__Records provided__.
┄┄┄┄┄┄┄┄┄┄┄┄┄┄┄┄┄┄┄┄

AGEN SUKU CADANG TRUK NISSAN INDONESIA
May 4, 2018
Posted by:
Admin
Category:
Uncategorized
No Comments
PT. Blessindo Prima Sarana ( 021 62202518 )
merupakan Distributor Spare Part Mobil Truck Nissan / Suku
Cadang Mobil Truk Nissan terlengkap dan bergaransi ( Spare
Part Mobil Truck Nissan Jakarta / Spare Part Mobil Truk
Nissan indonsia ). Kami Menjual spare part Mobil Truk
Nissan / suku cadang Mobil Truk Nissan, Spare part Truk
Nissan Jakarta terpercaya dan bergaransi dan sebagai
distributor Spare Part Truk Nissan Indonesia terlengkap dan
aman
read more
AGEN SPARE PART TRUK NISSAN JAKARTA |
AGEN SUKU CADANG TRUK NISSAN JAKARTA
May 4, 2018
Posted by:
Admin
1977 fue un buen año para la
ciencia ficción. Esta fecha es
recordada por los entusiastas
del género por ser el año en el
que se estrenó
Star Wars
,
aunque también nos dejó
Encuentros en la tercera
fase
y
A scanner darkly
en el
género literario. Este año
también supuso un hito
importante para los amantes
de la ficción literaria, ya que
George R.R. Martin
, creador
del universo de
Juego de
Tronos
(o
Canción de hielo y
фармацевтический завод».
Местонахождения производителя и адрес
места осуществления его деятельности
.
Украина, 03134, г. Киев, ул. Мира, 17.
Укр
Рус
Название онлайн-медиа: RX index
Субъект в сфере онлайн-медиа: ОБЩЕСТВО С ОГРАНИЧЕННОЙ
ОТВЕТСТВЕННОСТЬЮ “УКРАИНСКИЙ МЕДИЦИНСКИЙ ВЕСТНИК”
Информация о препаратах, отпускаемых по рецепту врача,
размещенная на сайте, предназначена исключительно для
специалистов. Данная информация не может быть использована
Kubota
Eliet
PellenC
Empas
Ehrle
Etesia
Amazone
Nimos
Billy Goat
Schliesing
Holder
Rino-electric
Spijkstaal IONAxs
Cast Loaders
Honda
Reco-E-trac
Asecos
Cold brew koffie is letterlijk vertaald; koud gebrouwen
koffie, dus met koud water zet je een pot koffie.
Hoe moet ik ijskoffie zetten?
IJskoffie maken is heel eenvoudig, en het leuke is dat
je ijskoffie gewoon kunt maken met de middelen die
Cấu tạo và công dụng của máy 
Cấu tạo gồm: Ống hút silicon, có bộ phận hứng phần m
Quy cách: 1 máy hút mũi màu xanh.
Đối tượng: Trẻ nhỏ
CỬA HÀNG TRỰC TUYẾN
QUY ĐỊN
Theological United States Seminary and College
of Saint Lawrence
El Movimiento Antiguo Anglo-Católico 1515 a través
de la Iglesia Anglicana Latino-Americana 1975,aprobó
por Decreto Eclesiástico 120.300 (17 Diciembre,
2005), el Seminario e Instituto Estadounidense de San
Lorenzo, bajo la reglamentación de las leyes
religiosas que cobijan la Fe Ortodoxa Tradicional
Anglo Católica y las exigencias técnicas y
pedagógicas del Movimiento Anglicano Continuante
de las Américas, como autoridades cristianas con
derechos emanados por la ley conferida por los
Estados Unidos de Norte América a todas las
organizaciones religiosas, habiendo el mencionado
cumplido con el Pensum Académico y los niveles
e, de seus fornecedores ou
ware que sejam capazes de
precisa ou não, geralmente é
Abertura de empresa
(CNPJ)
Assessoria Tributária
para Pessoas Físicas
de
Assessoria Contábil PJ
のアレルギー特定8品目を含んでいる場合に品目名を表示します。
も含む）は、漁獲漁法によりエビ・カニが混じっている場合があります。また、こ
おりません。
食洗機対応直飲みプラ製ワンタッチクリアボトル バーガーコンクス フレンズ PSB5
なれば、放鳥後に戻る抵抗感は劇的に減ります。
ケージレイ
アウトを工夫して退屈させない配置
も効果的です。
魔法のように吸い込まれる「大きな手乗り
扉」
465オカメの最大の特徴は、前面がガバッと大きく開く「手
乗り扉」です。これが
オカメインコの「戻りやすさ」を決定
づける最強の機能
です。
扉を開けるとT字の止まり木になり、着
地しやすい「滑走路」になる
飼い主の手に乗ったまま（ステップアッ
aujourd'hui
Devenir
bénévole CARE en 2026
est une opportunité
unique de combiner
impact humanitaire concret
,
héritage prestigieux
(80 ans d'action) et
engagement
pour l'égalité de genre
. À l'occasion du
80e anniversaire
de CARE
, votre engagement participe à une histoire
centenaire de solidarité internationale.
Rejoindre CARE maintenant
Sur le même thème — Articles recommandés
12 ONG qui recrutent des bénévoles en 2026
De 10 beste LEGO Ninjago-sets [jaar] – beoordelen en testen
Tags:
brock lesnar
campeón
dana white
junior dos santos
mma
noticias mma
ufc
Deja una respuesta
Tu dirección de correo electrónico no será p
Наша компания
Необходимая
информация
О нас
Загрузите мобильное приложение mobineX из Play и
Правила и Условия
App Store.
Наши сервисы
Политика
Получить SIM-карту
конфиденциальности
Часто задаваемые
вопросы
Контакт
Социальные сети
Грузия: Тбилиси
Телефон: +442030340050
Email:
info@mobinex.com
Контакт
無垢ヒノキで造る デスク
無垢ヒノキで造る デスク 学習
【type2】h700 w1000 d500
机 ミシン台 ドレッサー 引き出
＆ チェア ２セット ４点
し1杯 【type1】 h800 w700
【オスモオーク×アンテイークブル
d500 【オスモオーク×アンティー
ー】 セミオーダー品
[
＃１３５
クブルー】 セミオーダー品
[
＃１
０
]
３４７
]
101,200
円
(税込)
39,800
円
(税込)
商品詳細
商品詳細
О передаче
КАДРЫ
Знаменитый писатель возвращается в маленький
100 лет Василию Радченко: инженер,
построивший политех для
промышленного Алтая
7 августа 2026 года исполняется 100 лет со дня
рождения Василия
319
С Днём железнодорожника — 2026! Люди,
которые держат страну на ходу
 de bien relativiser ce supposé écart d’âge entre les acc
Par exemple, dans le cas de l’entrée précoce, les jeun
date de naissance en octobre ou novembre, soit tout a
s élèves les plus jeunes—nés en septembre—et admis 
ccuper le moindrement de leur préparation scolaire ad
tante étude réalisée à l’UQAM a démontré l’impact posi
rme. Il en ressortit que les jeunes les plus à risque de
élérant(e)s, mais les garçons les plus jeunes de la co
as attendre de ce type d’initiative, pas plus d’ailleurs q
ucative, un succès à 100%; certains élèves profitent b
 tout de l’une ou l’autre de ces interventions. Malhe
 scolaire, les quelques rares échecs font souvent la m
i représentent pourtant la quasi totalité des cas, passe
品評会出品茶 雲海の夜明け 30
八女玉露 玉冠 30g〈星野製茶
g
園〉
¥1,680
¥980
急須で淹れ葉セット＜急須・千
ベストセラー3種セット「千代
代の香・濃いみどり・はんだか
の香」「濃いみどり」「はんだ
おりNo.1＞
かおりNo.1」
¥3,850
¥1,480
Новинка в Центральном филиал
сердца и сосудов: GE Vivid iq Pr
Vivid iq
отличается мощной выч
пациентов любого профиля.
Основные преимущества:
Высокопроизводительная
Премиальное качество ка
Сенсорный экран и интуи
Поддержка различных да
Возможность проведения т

┄┄┄┄┄┄┄┄┄┄┄┄┄┄┄┄┄┄┄┄

__To do__. Only the lines that hold the word "élèves" are wanted; each should be pulled from the records.

__Exercise response__.
s élèves les plus jeunes—nés en septembre—et admis 
ucative, un succès à 100%; certains élèves profitent b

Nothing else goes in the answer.